Ia menelan ludah, mencoba mencerna kata-kata si bibi. Perasaannya langsung bercampur aduk. Ada rasa kaget, bingung, dan entah kenapa sedikit panik. Ia bahkan sempat melirik ke arah pintu depan, seolah berharap si bibi hanya bercanda. Tapi sayangnya, tidak.
Akbar benar-benar ada di sini.
Si bibi mengamati ekspresi Raisa yang berubah, tetapi tak terlalu ambil pusing. Ia mengira hal itu karena Raisa tak tahu kalau Akbar akan datang. Makanya, ia memberitahunya. Tentu saja si bibi tak tahu kalau hubungan mereka sudah lama berakhir. Baginya, Akbar masihlah pacar majikannya.
"Mbak?" panggil si bibi, heran melihat Raisa yang hanya diam.
Raisa berkedip, menyadari bahwa ia terlalu lama terpaku di tempatnya.
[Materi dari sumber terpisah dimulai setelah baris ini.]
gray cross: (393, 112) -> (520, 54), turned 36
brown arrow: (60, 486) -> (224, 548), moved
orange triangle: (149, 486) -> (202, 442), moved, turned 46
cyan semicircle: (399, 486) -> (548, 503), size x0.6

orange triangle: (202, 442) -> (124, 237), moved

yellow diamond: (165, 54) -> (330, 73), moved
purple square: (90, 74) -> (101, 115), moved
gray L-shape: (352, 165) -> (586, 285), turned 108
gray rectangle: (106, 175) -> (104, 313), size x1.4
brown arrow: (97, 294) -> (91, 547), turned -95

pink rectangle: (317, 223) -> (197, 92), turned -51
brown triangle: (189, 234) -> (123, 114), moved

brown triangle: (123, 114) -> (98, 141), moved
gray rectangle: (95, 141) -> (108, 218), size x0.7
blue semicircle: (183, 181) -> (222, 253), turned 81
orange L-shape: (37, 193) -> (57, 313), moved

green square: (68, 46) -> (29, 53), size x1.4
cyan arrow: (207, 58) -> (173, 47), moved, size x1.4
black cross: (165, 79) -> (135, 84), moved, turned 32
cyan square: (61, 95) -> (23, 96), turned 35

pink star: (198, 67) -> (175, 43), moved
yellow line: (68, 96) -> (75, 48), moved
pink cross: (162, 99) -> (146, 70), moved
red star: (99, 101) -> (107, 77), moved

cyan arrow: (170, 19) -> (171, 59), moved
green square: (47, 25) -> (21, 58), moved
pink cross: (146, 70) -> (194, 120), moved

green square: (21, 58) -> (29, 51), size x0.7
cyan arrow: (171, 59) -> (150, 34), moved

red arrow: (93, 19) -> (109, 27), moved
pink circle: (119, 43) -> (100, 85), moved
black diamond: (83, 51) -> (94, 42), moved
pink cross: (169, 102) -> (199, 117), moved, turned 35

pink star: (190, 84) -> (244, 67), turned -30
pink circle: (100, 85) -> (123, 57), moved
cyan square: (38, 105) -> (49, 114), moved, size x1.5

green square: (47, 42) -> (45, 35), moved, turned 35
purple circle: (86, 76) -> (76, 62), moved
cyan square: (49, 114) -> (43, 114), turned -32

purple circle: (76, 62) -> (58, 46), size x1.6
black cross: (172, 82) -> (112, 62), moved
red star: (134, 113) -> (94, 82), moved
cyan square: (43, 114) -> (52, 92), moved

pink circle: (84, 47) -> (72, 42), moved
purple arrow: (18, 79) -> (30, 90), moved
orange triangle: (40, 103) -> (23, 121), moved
Ia segera merapikan ekspresinya, meski perasaannya masih kacau.
"Ya, Bi," jawabnya singkat, suaranya terdengar lebih pelan dari biasanya.
Ia menarik napas dalam. Seharusnya ia bisa mengabaikan Akbar dan langsung pergi begitu saja. Toh, pagi ini ia memang ada urusan lain. Ayahnya sudah membelikan mobil baru dan memintanya mengambil sendiri ke showroom. Itu alasan ia sudah berpakaian rapi sejak pagi. Ia tidak berniat bertemu dengan siapa pun.
Tapi… bagaimana pun juga, Akbar ada di ruang tamu. Menunggunya.
Dan itu membuatnya tidak bisa begitu saja pergi tanpa melihat pria itu.
Dengan langkah yang sedikit ragu, akhirnya ia melanjutkan jalannya. Hatinya sudah bersiap menghadapi apa pun yang mungkin akan terjadi di ruang tamu.
Namun, ia tahu satu hal.
Setelah ini, tidak akan ada lagi yang sama.